Task to complete:
Could you give the data that follows again exactly, without its pictures?

Record excerpts:
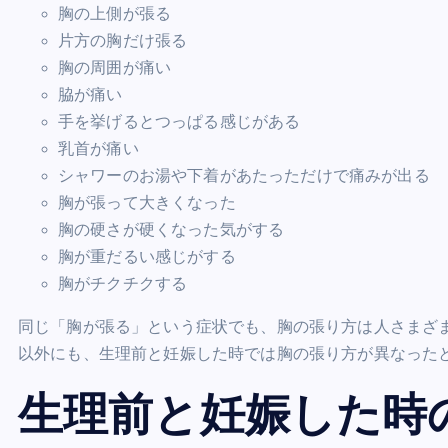
胸の上側が張る
片方の胸だけ張る
胸の周囲が痛い
脇が痛い
手を挙げるとつっぱる感じがある
乳首が痛い
シャワーのお湯や下着があたっただけで痛みが出る
胸が張って大きくなった
胸の硬さが硬くなった気がする
胸が重だるい感じがする
胸がチクチクする
同じ「胸が張る」という症状でも、胸の張り方は人さまざ
以外にも、生理前と妊娠した時では胸の張り方が異なった
生理前と妊娠した時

Answer below:
胸の上側が張る
片方の胸だけ張る
胸の周囲が痛い
脇が痛い
手を挙げるとつっぱる感じがある
乳首が痛い
シャワーのお湯や下着があたっただけで痛みが出る
胸が張って大きくなった
胸の硬さが硬くなった気がする
胸が重だるい感じがする
胸がチクチクする
同じ「胸が張る」という症状でも、胸の張り方は人さまざ
以外にも、生理前と妊娠した時では胸の張り方が異なった
生理前と妊娠した時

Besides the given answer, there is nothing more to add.